Hi I wonder if anyone can help.  We are about to carry out an extension to our property and have came across an old glass bottle which says 

 BRAND & CO LTD MAYFAIR
 THE "A 1" SAUCE
 LONDON

 Can anyone tell me if this bottle has any value?  I have looked up info about the sauce and imagine the bottle to be from before 1870.

 Thank you


----------



## surfaceone (Jul 14, 2010)

Hello Leanne, and possibly Alex, too,

 Welcome to ABN. We all love pictures, so if you could put one up, that would be great.

 This is a pretty common bottle, of an ultra popular brand. "1897 Brand and Co Ltd was registered." From. so your bottle could date no earlier. Does it have a registration mark on the base?

 There's at least one on ebay now. I think that seller has put a pretty ambitious price tag on it, but what do I know.

 Where there is one old bottle, often there are others.
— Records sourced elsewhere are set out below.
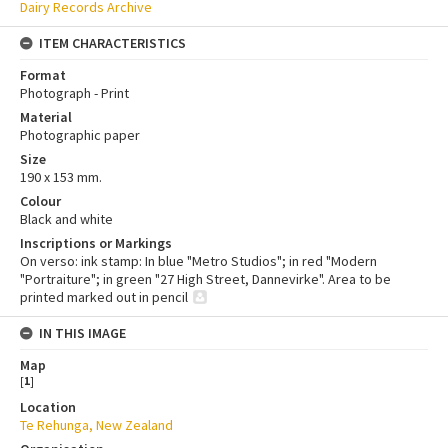
Dairy Records Archive
ITEM CHARACTERISTICS
Format
Photograph - Print
Material
Photographic paper
Size
190 x 153 mm.
Colour
Black and white
Inscriptions or Markings
On verso: ink stamp: In blue "Metro Studios"; in red "Modern
"Portraiture"; in green "27 High Street, Dannevirke". Area to be
printed marked out in pencil
IN THIS IMAGE
Map
[
1
]
Location
Te Rehunga, New Zealand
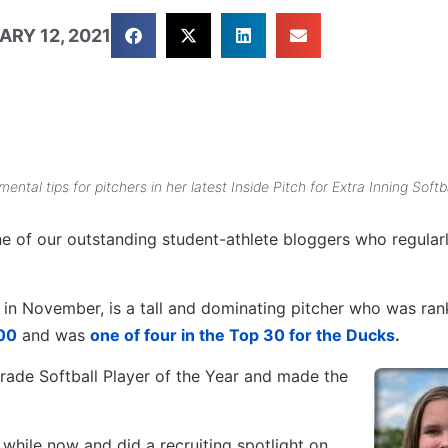
ARY 12, 2021
ental tips for pitchers in her latest
Inside Pitch
for Extra Inning Softba
e of our outstanding student-athlete bloggers who regular
n in November, is a tall and dominating pitcher who was ran
100
and was
one of four in the Top 30 for the Ducks
.
ade Softball Player of the Year and made the
 while now and did a recruiting spotlight on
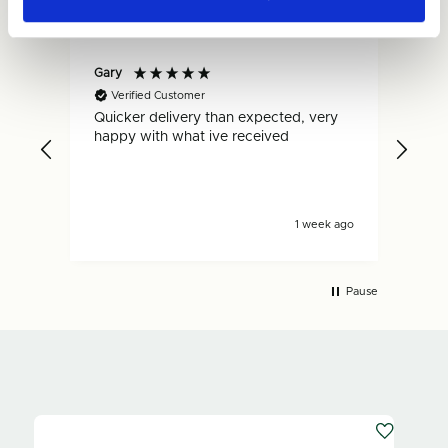
Gary
Dan
Verified Customer
V
Quicker delivery than expected, very
Fas
.
happy with what ive received
is s
s ago
1 week ago
Pause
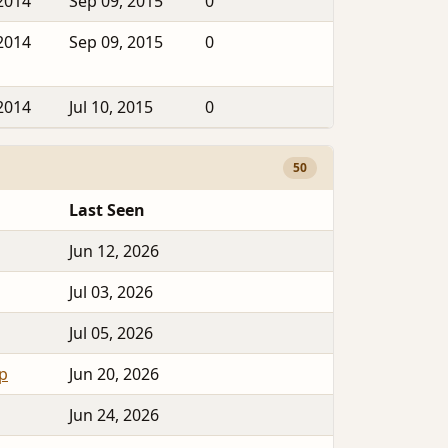
2014
Sep 09, 2015
0
2014
Sep 09, 2015
0
2014
Jul 10, 2015
0
50
Last Seen
Jun 12, 2026
Jul 03, 2026
Jul 05, 2026
op
Jun 20, 2026
Jun 24, 2026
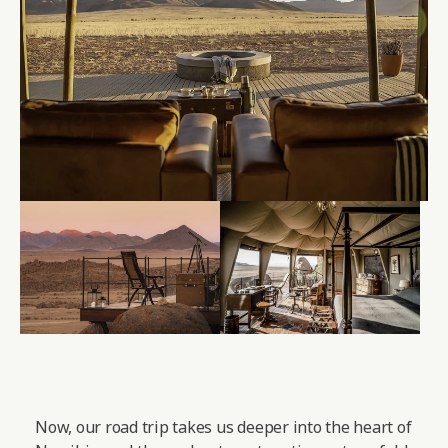
Now, our road trip takes us deeper into the heart of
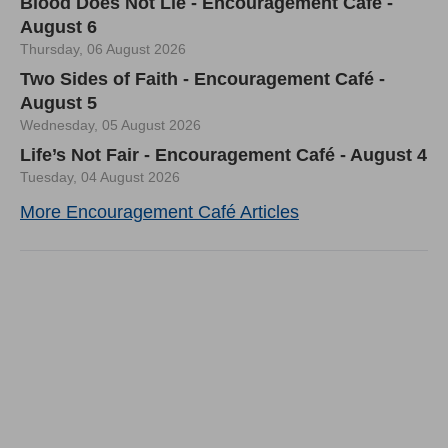
Blood Does Not Lie - Encouragement Café -
August 6
Thursday, 06 August 2026
Two Sides of Faith - Encouragement Café -
August 5
Wednesday, 05 August 2026
Life’s Not Fair - Encouragement Café - August 4
Tuesday, 04 August 2026
More Encouragement Café Articles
You may have to dig to find them, but that is a whole bunch of fun...







 1922 ad copy also from.


----------



## beendiggin (Jul 14, 2010)

Those are very common, and have little value.  A couple of bucks.  It was imported by Heublin & Co. into the USA starting in 1906.  The Heublin Co. began operating in 1875, and produced whiskey, bitters and other drinks.  A-1 sauce was eventually produced in the USA during the World War 1 years when much shipping was halted.  A-1 originated in the 1820's.  This info courtesy of Zumwalt's book on food bottles.


----------



## leannealex (Jul 16, 2010)

Thanks for your reply, I will try get a picture up.

 I looked at the bottled on the ebay link, ours is a similar shape, however it doesnt just say "THE A 1 SAUCE" along the bottle, it says
 BRAND & CO LTD MAYFAIR
 THE "A 1" SAUCE
 LONDON

 There is no date on the bottom, just W I think

 This property was built well over 80 years ago, there may well have been more however the digger took all the earth away - about 100tonnes.

 Thanks again


----------



## madman (Jul 16, 2010)

wow i wonder if you could find out where the dirt was taken????


----------